The use of military robots raises both ethical and tactical concerns. Will they be able to distinguish targets and use force proportionately? Will soldiers be willing to fight alongside completely autonomous robots? Could robots one day entirely replace humans and human-operated systems on the battlefield?

What role might robots play in non-traditional wars such as the war on terror or the fight against transnational organized crime? These questions, along with other unknowns, have led United Nations Special Reporter Christof Heyns, Human Rights Watch, and other critics to call for a ban on autonomous military robots

While the watchdog groups are trying to muscle some support against rogue robots of war, it seems the war hawks and death peddlers have some interesting things to say about why the war will continue.

“Defense One,” a military-industrial complex trade magazine that partners with the Council on Foreign Relations, provided a wonderful quote:

If I look across the board in terms of since 9/11 at terrorist organizations, and if the United States in all of its various forms. In intelligence, military, homeland security, law enforcement, diplomacy. If we were not as engaged against the terrorists, I think we would be facing a horrendous, horrendous environment. Because they would have taken full advantage of the opportunities that they have had across the region.

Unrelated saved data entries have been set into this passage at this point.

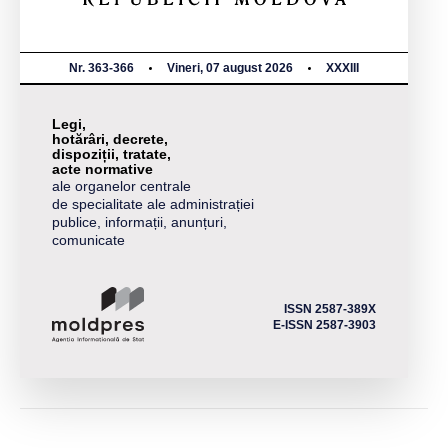
Nr. 363-366
Vineri, 07 august 2026
XXXIII
Legi,
hotărâri, decrete,
dispoziții, tratate,
acte normative
ale organelor centrale
de specialitate ale administrației
publice, informații, anunțuri,
comunicate
ISSN 2587-389X
E-ISSN 2587-3903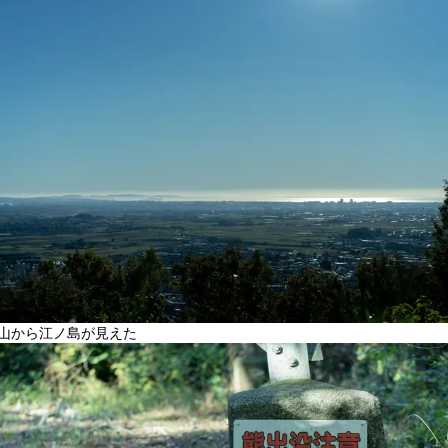
山から江ノ島が見えた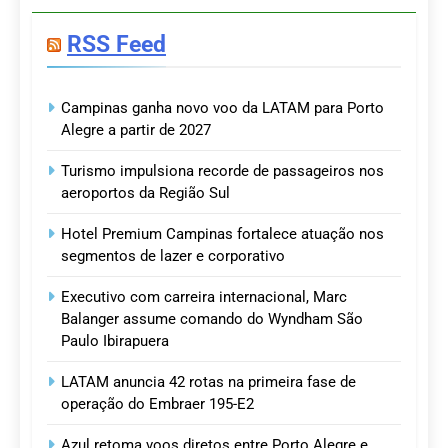
RSS Feed
Campinas ganha novo voo da LATAM para Porto
Alegre a partir de 2027
Turismo impulsiona recorde de passageiros nos
aeroportos da Região Sul
Hotel Premium Campinas fortalece atuação nos
segmentos de lazer e corporativo
Executivo com carreira internacional, Marc
Balanger assume comando do Wyndham São
Paulo Ibirapuera
LATAM anuncia 42 rotas na primeira fase de
operação do Embraer 195-E2
Azul retoma voos diretos entre Porto Alegre e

If the US didn’t pick countries to invade by throwing darts at a map of the Middle East, arm enemies of the United States, destabilize governments, engage in torture, drone strike civilians, back tyrants, and generally create mayhem all over the Middle East, we could easily find a way to create some sort of peaceful solution to our problems.

However the die has been cast and the new electronic battlefield is the bought-and-paid-for nightmare that will be the next act in what will remain the eternal war.

If we did not have the type of diplomacy we see now and if we didn’t act like destructive clowns completely unaware of the destruction that follows us wherever we go perhaps we would have greater control over the situations that flare up.

But of course the antics of the battlefield and what can only be compared to SKYNET records of drones that attempted to assassinate 41 men demonstrate that in those attempts 1147 people were killed. Each one of those 1106 extra casualties had a family. Even if only one family member from each of those killed joins the insurgency or becomes radicalized, the DCI’s estimate of taking more off the battlefield than it has put on is completely inaccurate.

We should be deeply concerned that advanced artificial intelligence (AI) could develop in directions not anticipated by scientists. Because of this unpredictability, the US military has indicated that it will never remove humans from the decision loop completely.

While unmanned weapons systems will become gradually more autonomous so that they can carry out very specific missions with less human direction, they may never entirely replace human soldiers on the battlefield.

The technological augmentation and modification of human soldiers raises even more troubling ethical issues than the development of autonomous robots. Since millions of dollars could go into technologically upgrading the body and mind of a single soldier, would the soldier be allowed to quit military service?

What does it mean for an egalitarian and democratic society to provide certain individuals with superhuman abilities? While enhancing human soldiers may have its benefits, it opens up a web of ethical, political, and legal dilemmas.

We all think that these dilemmas belong to the comic books, however your Hulks, Iron Men and Captain Americas of the future will still fight side by side with robots and other machines used for mechanized death.

At least that is what the prevailing predictive programming shows us.

In the race for extinction, which our proud technological nations are carried out undeterred by that “minor” collateral damage, i.e. the death of all of us, there are many machines that have potential to inch us closer to a planned Armageddon.

To be or not to be, that is the question. Whether ’tis nobler in the mind to suffer the slings and arrows of outrageous fortune, or to take arms against a sea of troubles, and by opposing end them, to die?